Once ploughed, teams of donkeys carried huge sacks of cow dung to spread over the fields as fertilizer, and they would then be left, ready for planting once the snows melt in the spring.
However, that way of life is slowly changing. Increasing prosperity and education have meant that many of the young people in these villages travel to the big cities for college. Having tasted a different way of life, too many no longer want to return to the harshness of this remote existence at the edge of civilisation. At the same time, the wealth brought by their cash crops and by tourism has prospered the village and resulted in a building spree. Only now, rather than using the traditional methods and local materials, the homes being built are grand brick and concrete mansions, constructed with cheap Bihari labour, and altering the picturesque feel of the place.
Sheila had described Mane as an ‘Asterix’ village, with narrow stone-walled lanes connecting all the little dwellings. In contrast, one of the saddest things I saw was one area of fields and poplar groves surrounded by a concrete wall topped by a barbed wire fence. A village where once everyone knew and trusted each other now succumbing to greed and suspicion.

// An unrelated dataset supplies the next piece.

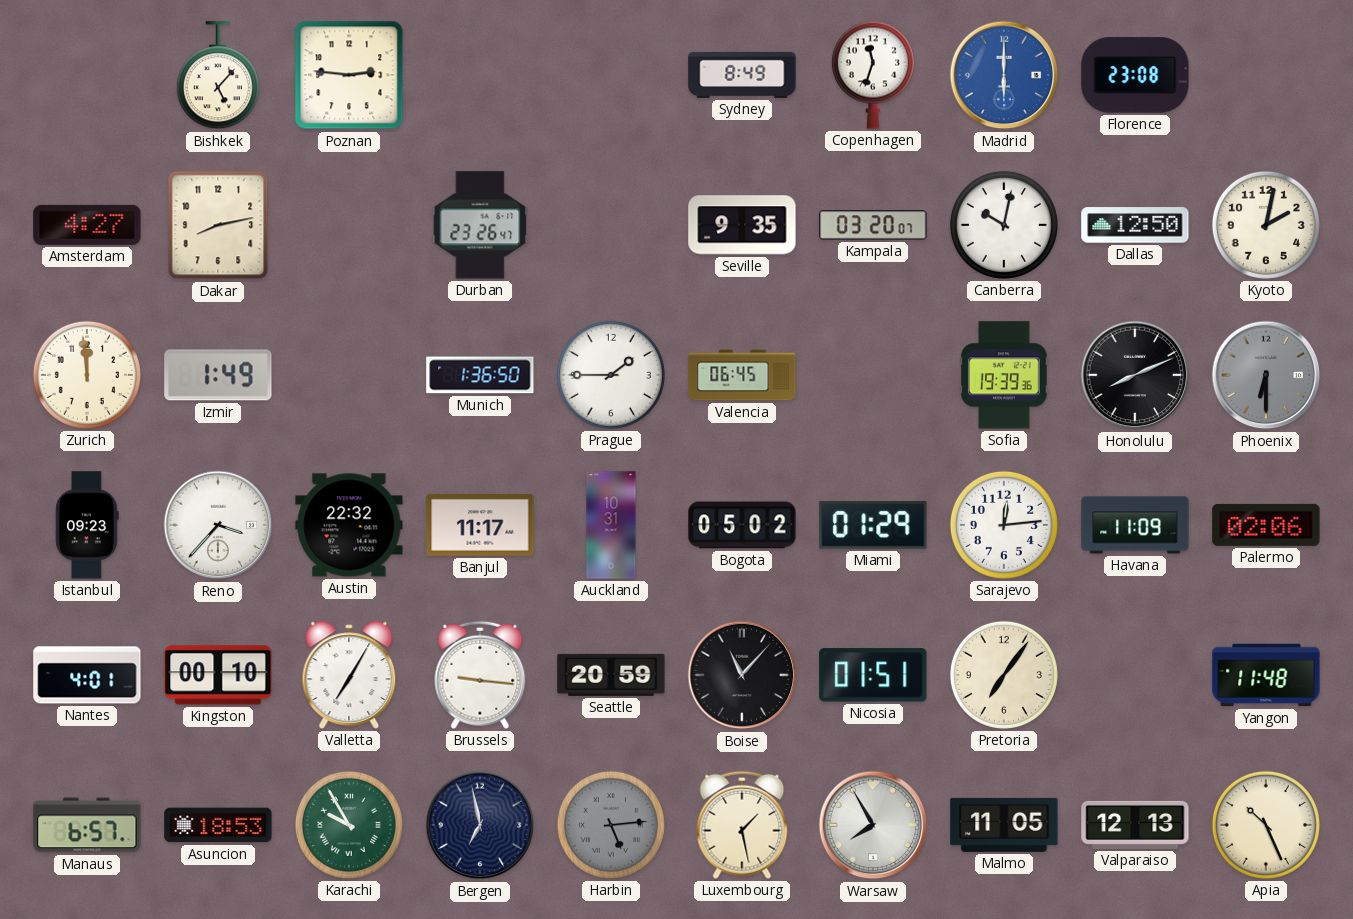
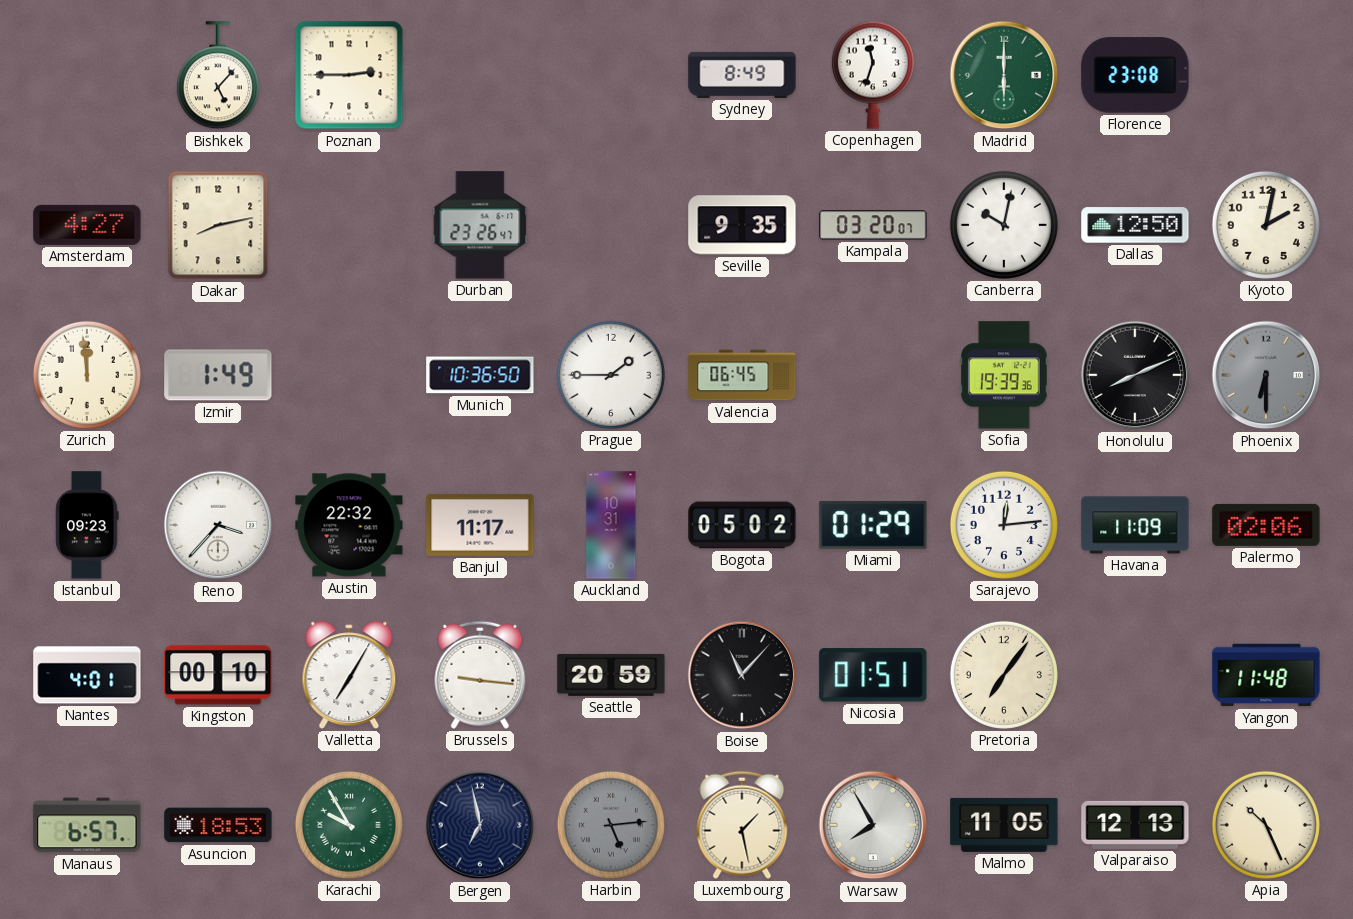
Poznan: 2:46 -> 2:45
Madrid dial: blue -> green
Munich: 1:36 -> 10:36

How I would love to see some way in which these remote villages could enjoy the benefits of progress – good health care, education, and easing of their harsh existence, without all the negative trappings of greed, mistrust and exploitation that seem to go with it; for the people of these valleys to be able to live in harmony with their environment, tradition and culture, rather than embracing wholesale our Western materialism.
And, as I reflect on the damage caused to this traditional way of life, I have to acknowledge my own complicity in these fractures of our world.